Das Gehen auf zwei Beinen bietet die Möglichkeit, sich in anspruchsvollen Umgebungen zu bewegen. Diese Vielseitigkeit hat jedoch den Nachteil, dass die Fortbewegung relativ langsam ist. Im Gegensatz zu den meisten humanoiden Robotern kann der Mensch schnell vom Gehen zum Laufen übergehen und so seine Fortbewegungsgeschwindigkeit deutlich erhöhen. Ein Ansatz, um humanoides Laufen zu ermöglichen, besteht darin, eine CoM-Trajektorie zu entwerfen, die menschenähnliche Bodenreaktionskräfte erzeugt. Die CoM-Trajektorie in der Laufsequenz wird berechnet, indem in jeder Übergangsphase mehrere Rand- und Kontinuitätsbeschränkungen eines Splines gelöst werden. Durch die Kombination dieser bioinspirierten Lauftrajektorie mit dem DCM-basierten Laufalgorithmus können wir kontinuierliche Gangübergänge zwischen Gehen und Laufen erzielen, wie in der folgenden Abbildung dargestellt.

Unsere Forschungsaktivitäten auf dem Gebiet der zweibeinigen Fortbewegung wurden und werden in enger Zusammenarbeit mit dem Team für zweibeinige Fortbewegung am Institut für Robotik und Mechatronik des Deutschen Zentrums für Luft- und Raumfahrt (DLR e.V.) durchgeführt. Die folgende Abbildung zeigt z.B. den Roboter TORO, der unter Verwendung des DCM-Lokomotionsframeworks auf verschiedenen Untergründen läuft.

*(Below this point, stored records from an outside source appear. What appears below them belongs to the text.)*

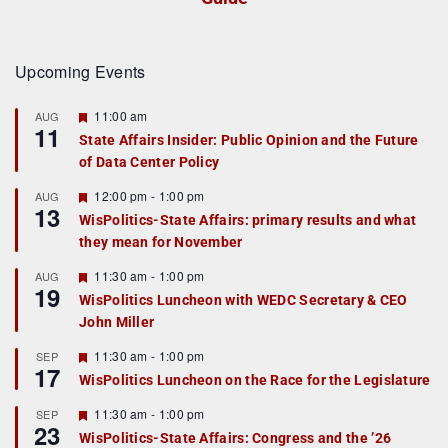
Upcoming Events
F
11:00 am
AUG
11
e
State Affairs Insider: Public Opinion and the Future
a
of Data Center Policy
t
u
r
F
12:00 pm
-
1:00 pm
AUG
13
e
e
WisPolitics-State Affairs: primary results and what
d
a
they mean for November
t
u
r
F
11:30 am
-
1:00 pm
AUG
19
e
e
WisPolitics Luncheon with WEDC Secretary & CEO
d
a
John Miller
t
u
r
F
11:30 am
-
1:00 pm
SEP
17
e
e
WisPolitics Luncheon on the Race for the Legislature
d
a
t
F
11:30 am
-
1:00 pm
SEP
u
23
e
r
WisPolitics-State Affairs: Congress and the ’26
a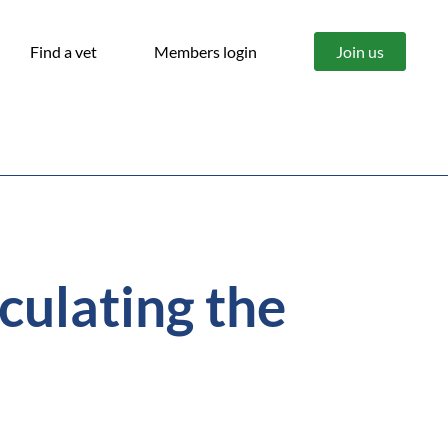
Find a vet
Members login
Join us
culating the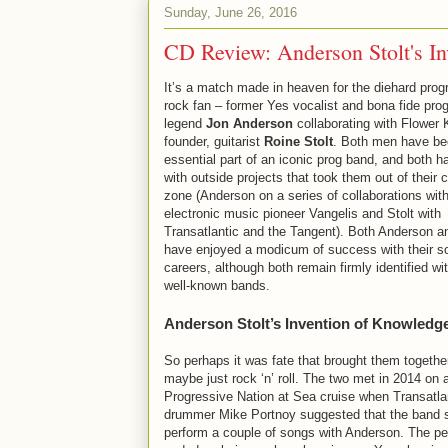
Sunday, June 26, 2016
CD Review: Anderson Stolt's I
It’s a match made in heaven for the diehard prog
rock fan – former Yes vocalist and bona fide pro
legend
Jon Anderson
collaborating with Flower 
founder, guitarist
Roine Stolt
. Both men have be
essential part of an iconic prog band, and both h
with outside projects that took them out of their 
zone (Anderson on a series of collaborations wit
electronic music pioneer Vangelis and Stolt with
Transatlantic and the Tangent). Both Anderson an
have enjoyed a modicum of success with their s
careers, although both remain firmly identified wit
well-known bands.
Anderson Stolt’s Invention of Knowledg
So perhaps it was fate that brought them togethe
maybe just rock ‘n’ roll. The two met in 2014 on 
Progressive Nation at Sea cruise when Transatla
drummer Mike Portnoy suggested that the band 
perform a couple of songs with Anderson. The p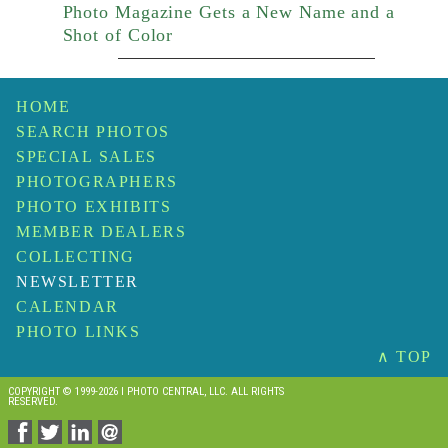
Photo Magazine Gets a New Name and a
Shot of Color
HOME
SEARCH PHOTOS
SPECIAL SALES
PHOTOGRAPHERS
PHOTO EXHIBITS
MEMBER DEALERS
COLLECTING
NEWSLETTER
CALENDAR
PHOTO LINKS
∧ TOP
COPYRIGHT © 1999-2026 I PHOTO CENTRAL, LLC. ALL RIGHTS
RESERVED.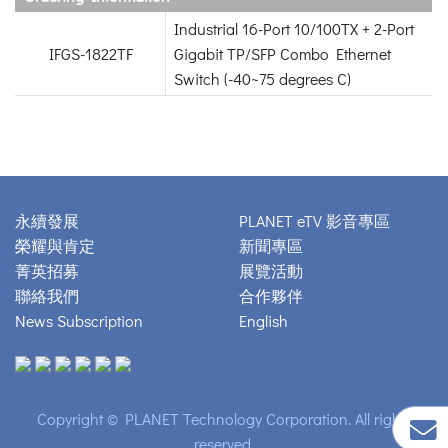
Industrial 16-Port 10/100TX + 2-Port
IFGS-1822TF
Gigabit TP/SFP Combo Ethernet
Switch (-40~75 degrees C)
永續發展
PLANET eTV 影音專區
榮耀與肯定
新聞專區
菁英招募
展覽活動
聯絡我們
合作夥伴
News Subscription
English
Copyright © PLANET Technology Corporation. All rights
reserved.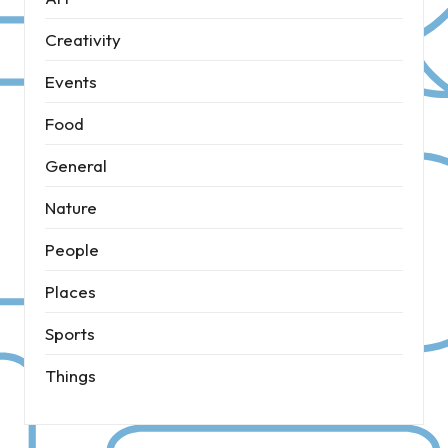
Creativity
Events
Food
General
Nature
People
Places
Sports
Things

Unsere aktuellen Forschungsaktivitäten beinhalten die Realisierung von hochdynamischer Fortbewegung (einschließlich Springen und Laufen) mit elastisch angetriebenen Humanoiden. Diese Forschung wird im Rahmen des ERC-Konsolidierungsprojekts NatDyReL durchgeführt.

Das folgende Video zeigt eine Simulation des Roboters Kangaroo (PAL Robotics) in einer dynamischen Sprungbewegung. Dieser Roboter hat ein einzigartiges Design mit mehreren parallelen Mechanismen, die in die Ganzkörperregelung integriert werden müssen. Diese Sprungbewegung wurde mit einer passivitätsbasierten Ganzkörperregelung und einer durch ein SLIP-Template-Modell erzeugten Trajektorie erzeugt.